Pray not for aid to One who made
A set of never-changing Laws,
But in your need remember well
He gave you speed, or guile–or claws.
Some laud a life of mild content:
Content may fall, as well as Pride.
The Frog who hugged his lowly Ditch
Was much disgruntled when it dried.
‘You are not on the Road to Hell,’
You tell me with fanatic glee:
Vain boaster, what shall that avail
If Hell is on the road to thee?
A Poet praised the Evening Star,
Another praised the Parrot’s hue:
A Merchant praised his merchandise,
And he, at least, praised what he knew.”
It was this verse which gave the critics and commentators some clue as to the probable date of the composition; the parrot, they reminded the public, was in high vogue as a type of elegance in the days of Hafiz of Shiraz; in the quatrains of Omar it makes no appearance.
The next verse, it was pointed out, would apply to the political conditions of the present day as strikingly as to the region and era for which it was written –
“A Sultan dreamed day-long of Peace,
The while his Rivals’ armies grew:
They changed his Day-dreams into sleep.
The Peace, methinks, he never knew.”
Woman appeared little, and wine not at all in the verse of the hunter-poet, but there was at least one contribution to the love- philosophy of the East –
“O Moon-faced Charmer, and Star-drowned Eyes,
And cheeks of soft delight, exhaling musk,
They tell me that thy charm will fade; ah well,
The Rose itself grows hue-less in the Dusk.”

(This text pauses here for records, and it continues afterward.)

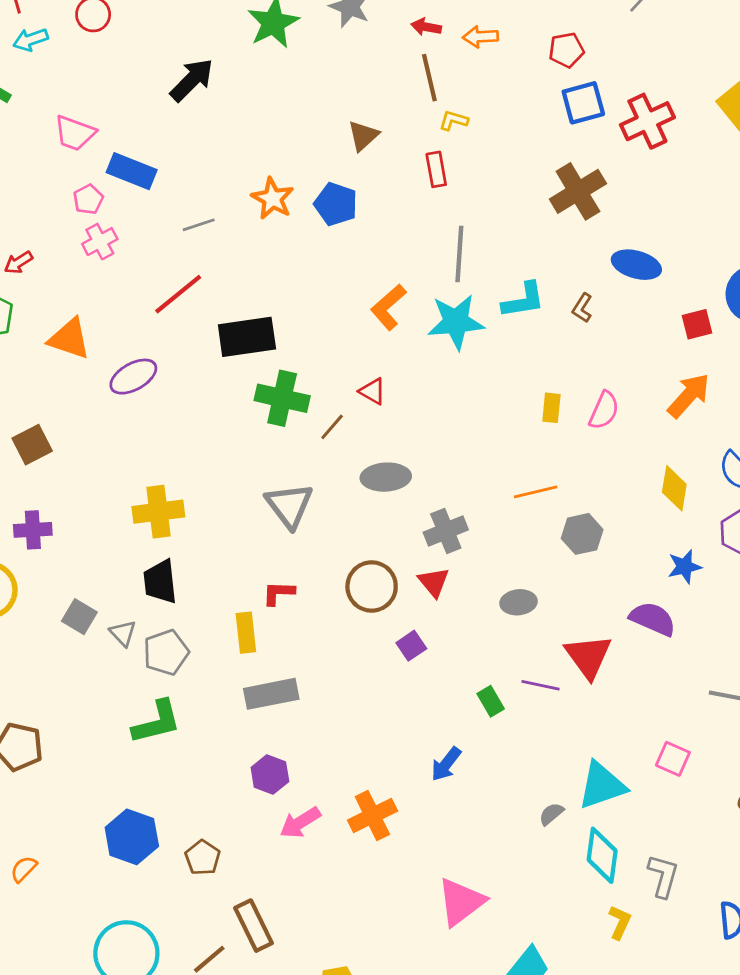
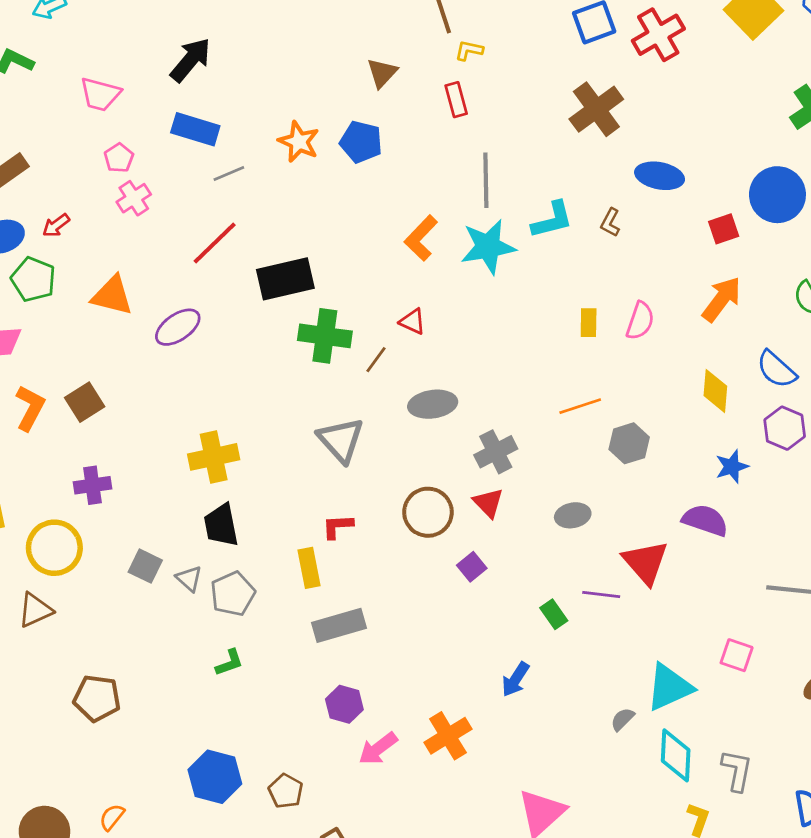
black arrow: (192, 80) -> (191, 60), moved
blue rectangle: (132, 171) -> (195, 129), moved
green L-shape: (157, 722) -> (229, 663), size x0.6

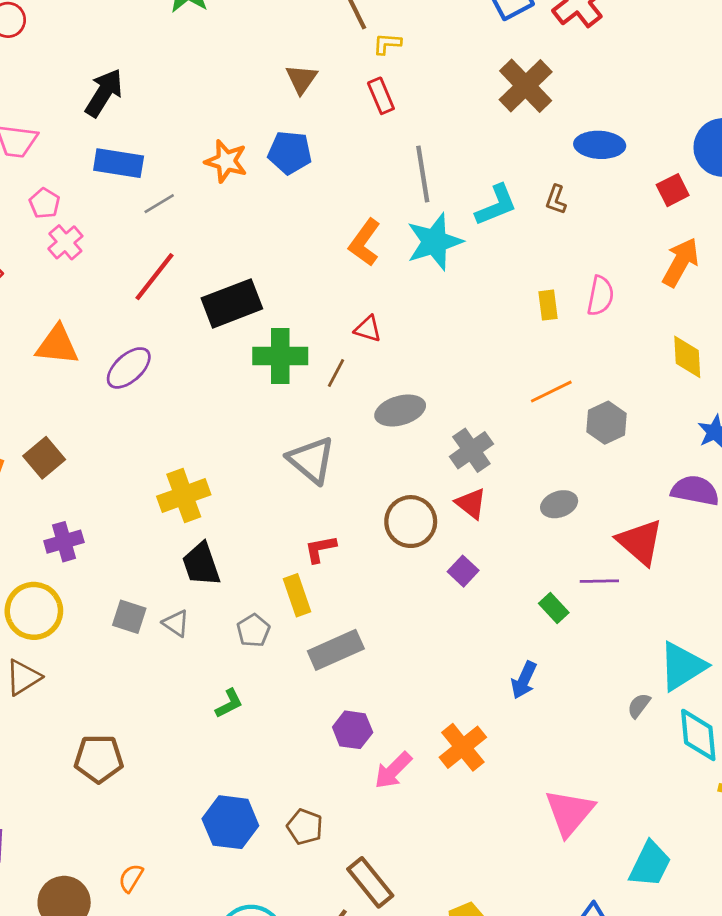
gray pentagon: (233, 594) -> (253, 630), moved, size x0.7

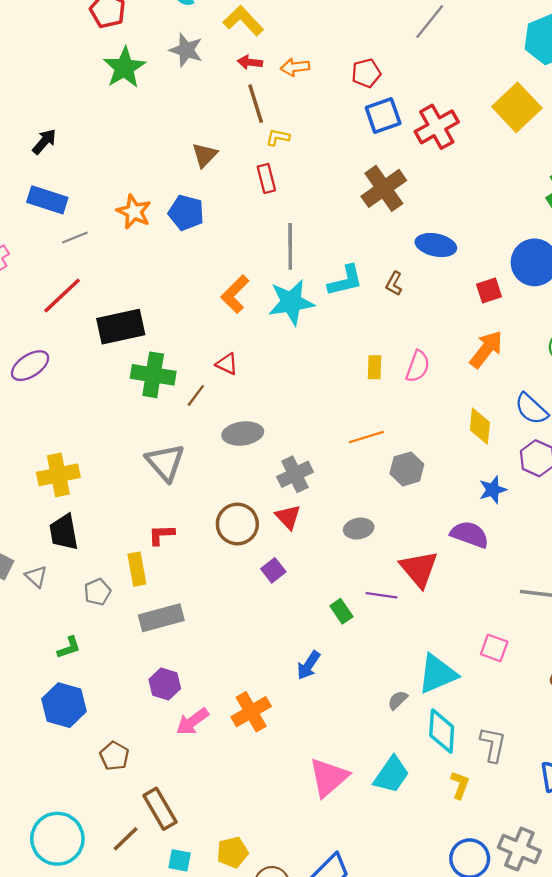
black arrow: (104, 93) -> (44, 142), size x0.7
blue hexagon: (230, 822) -> (64, 705), moved
cyan trapezoid: (650, 864) -> (391, 775), moved

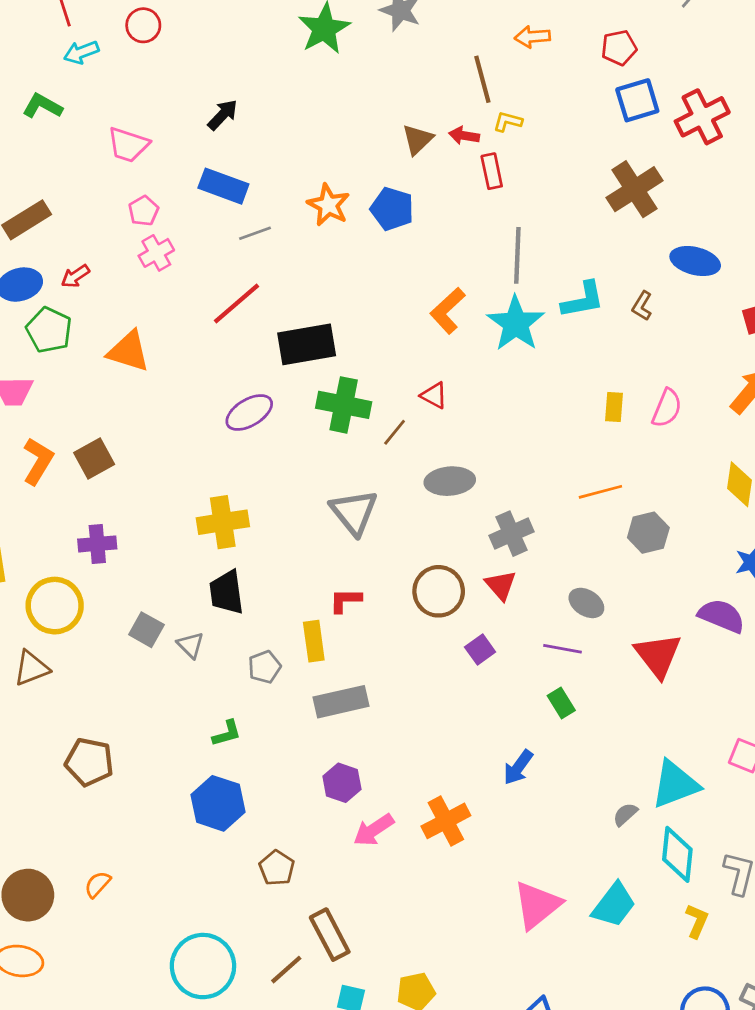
red arrow: (250, 62) -> (464, 136), moved
cyan star: (291, 302) -> (516, 323), turned -30
purple ellipse: (30, 366) -> (249, 413), moved
gray ellipse: (359, 529) -> (586, 603), turned 40
purple line: (381, 595) -> (562, 649), moved

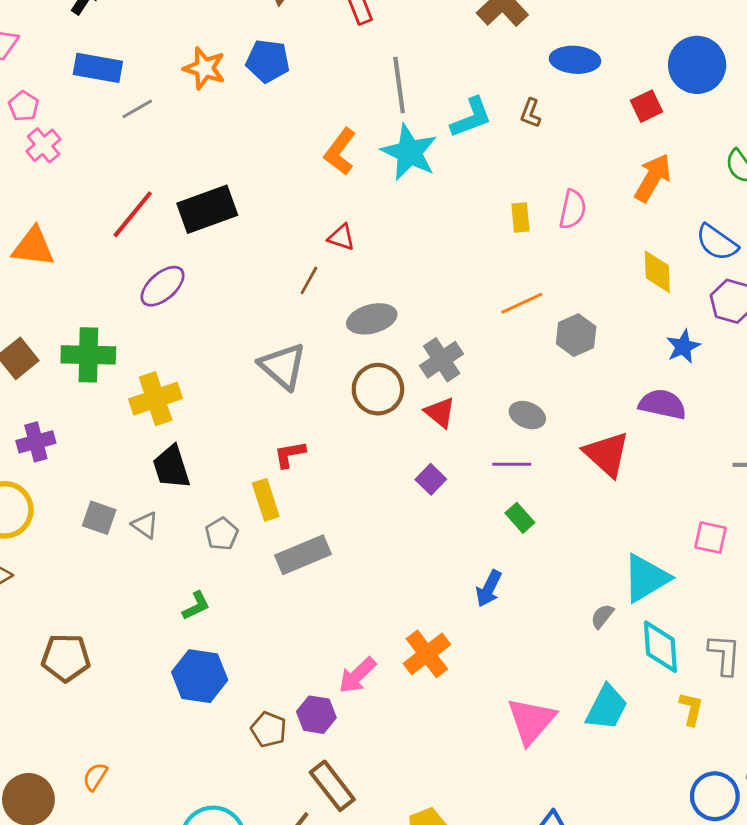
red line: (236, 304) -> (133, 214), moved
green cross: (344, 405) -> (88, 355), moved
brown circle: (439, 591) -> (378, 389), moved
purple hexagon: (342, 783) -> (316, 715), moved

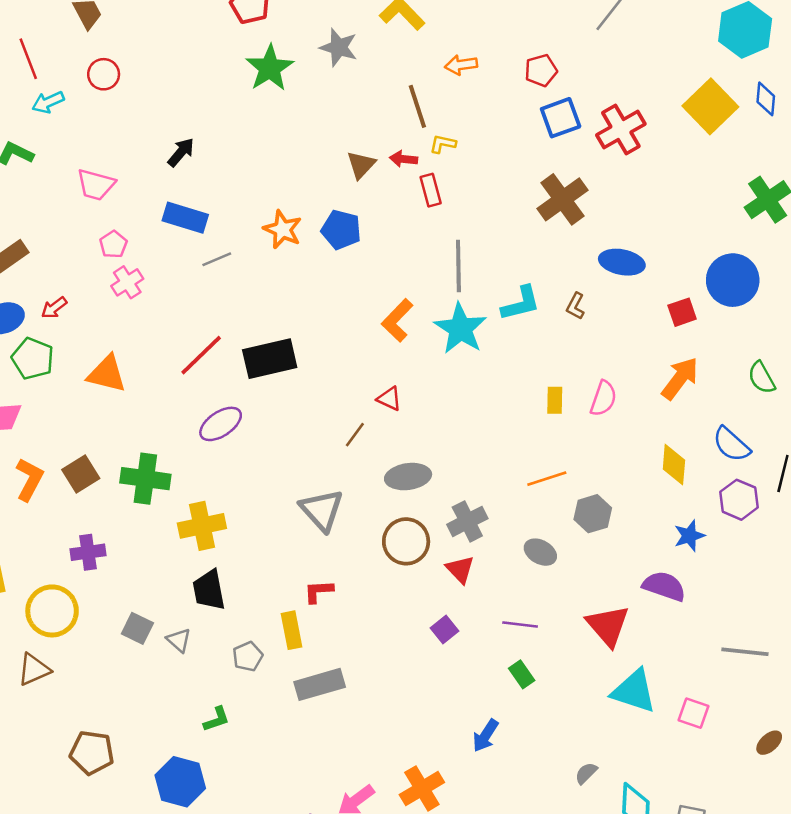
gray ellipse: (527, 415) -> (540, 552), moved
cyan triangle: (646, 578) -> (634, 691), moved, turned 42
blue hexagon: (200, 676) -> (180, 782), moved

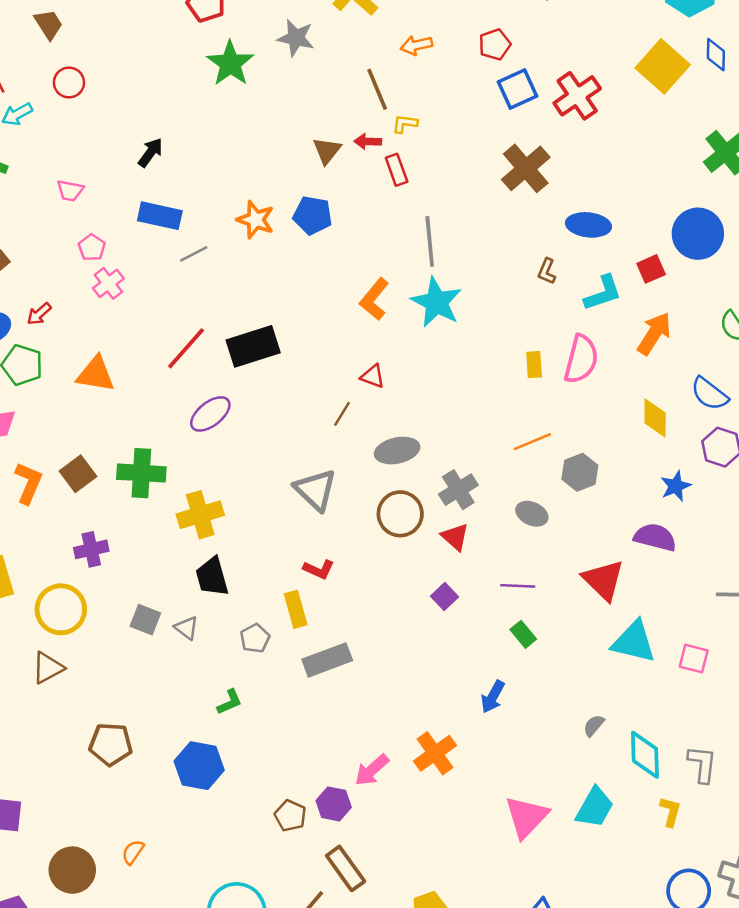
pink trapezoid: (96, 185) -> (70, 191), size x0.7
cyan L-shape: (521, 303) -> (603, 293), moved
pink semicircle: (603, 398) -> (581, 359), size x1.4
red L-shape: (318, 591) -> (319, 569), turned -148

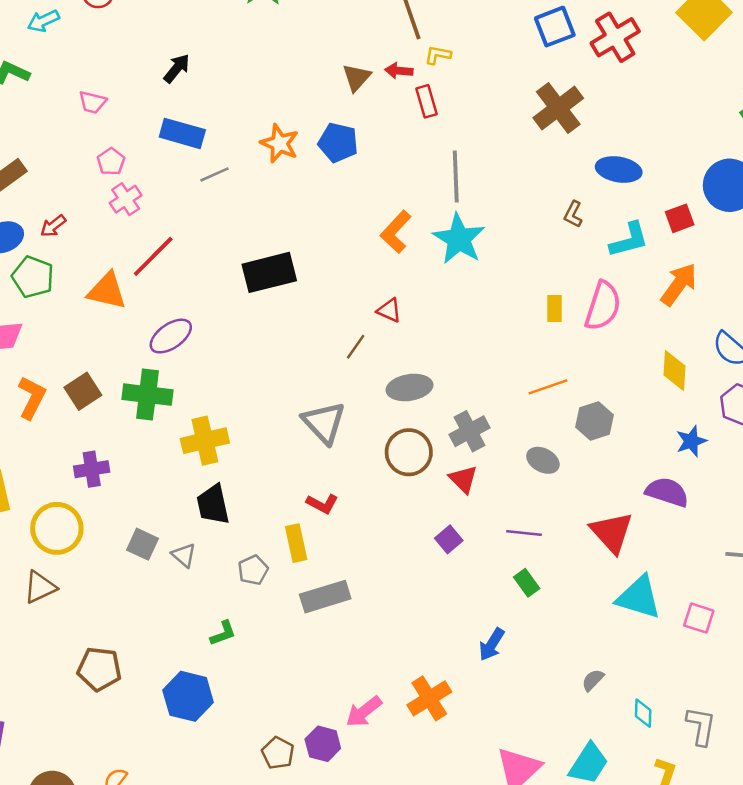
red line: (186, 348) -> (153, 256), moved
purple ellipse: (210, 414) -> (171, 336), moved
cyan diamond: (645, 755) -> (643, 713), size x0.6

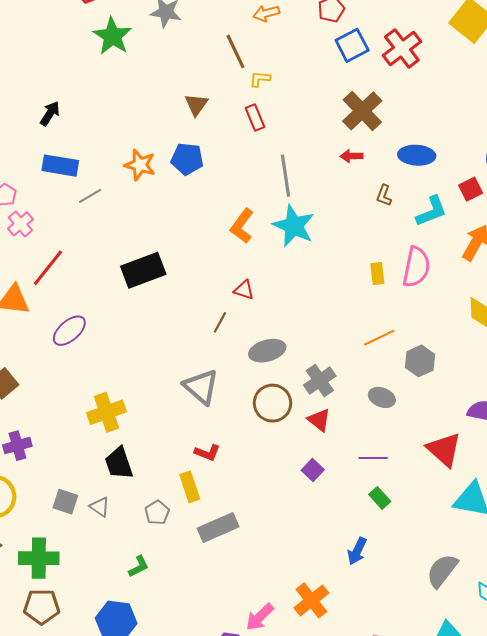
red arrow: (399, 71) -> (352, 156), moved
green cross: (147, 395) -> (39, 558), moved
gray semicircle: (593, 680) -> (442, 571), size x1.8

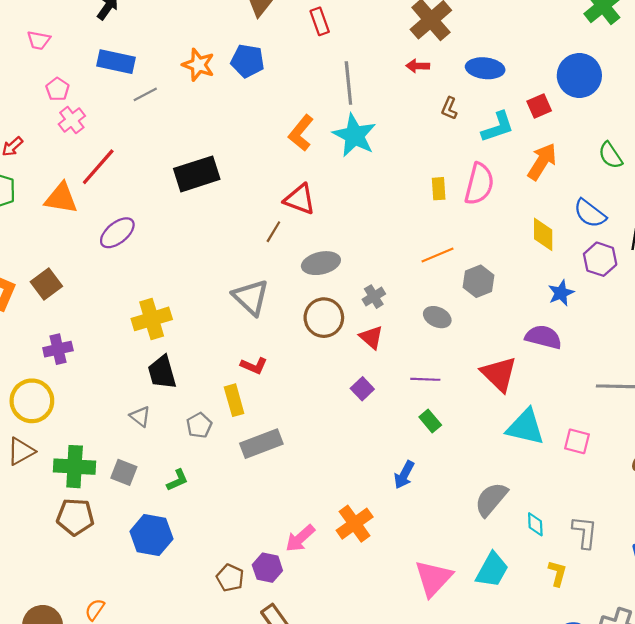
red triangle: (244, 290) -> (300, 199), size x1.5
gray cross: (320, 381) -> (374, 297), size x0.7
gray square: (65, 502) -> (124, 472), moved

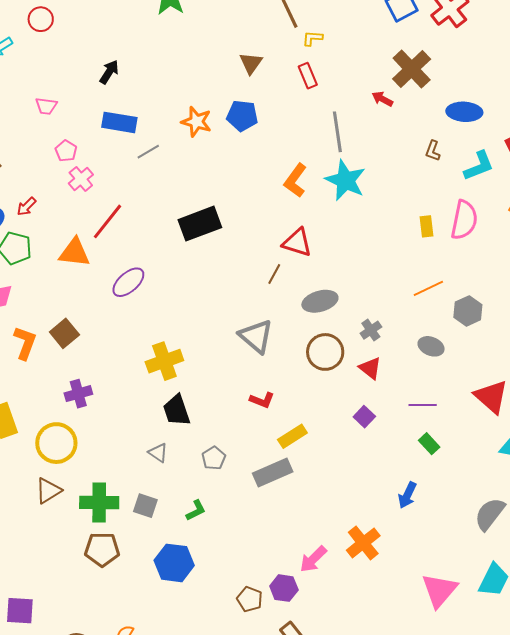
red arrow: (418, 66) -> (382, 99), moved, turned 30
yellow rectangle: (234, 400) -> (292, 436), moved, turned 76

Finally, there was a recognition of the Inevitable, a chill breath blowing across the poet’s comfortable estimate of life –
“There is a sadness in each Dawn,
A sadness that you cannot rede:
The joyous Day brings in its train
The Feast, the Loved One, and the Steed.
Ah, there shall come a Dawn at last
That brings no life-stir to your ken,
A long, cold Dawn without a Day,
And ye shall rede its sadness then.”
The verses of Ghurab came on the public at a moment when a comfortable, slightly quizzical philosophy was certain to be welcome, and their reception was enthusiastic. Elderly colonels, who had outlived the love of truth, wrote to the papers to say that they had been familiar with the works of Ghurab in Afghanistan, and Aden, and other suitable localities a quarter of a century ago. A Ghurab-of-Karmanshah Club sprang into existence, the members of which alluded to each other as Brother Ghurabians on the slightest provocation. And to the flood of inquiries, criticisms, and requests for information, which naturally poured in on the discoverer, or rather the discloser, of this long-hidden poet, the Rev. Wilfrid made one effectual reply: Military considerations forbade any disclosures which might throw unnecessary light on his nephew’s movements.
After the war the Rector’s position will be one of unthinkable embarrassment, but for the moment, at any rate, he has driven The Forbidden Horsepond out of the field.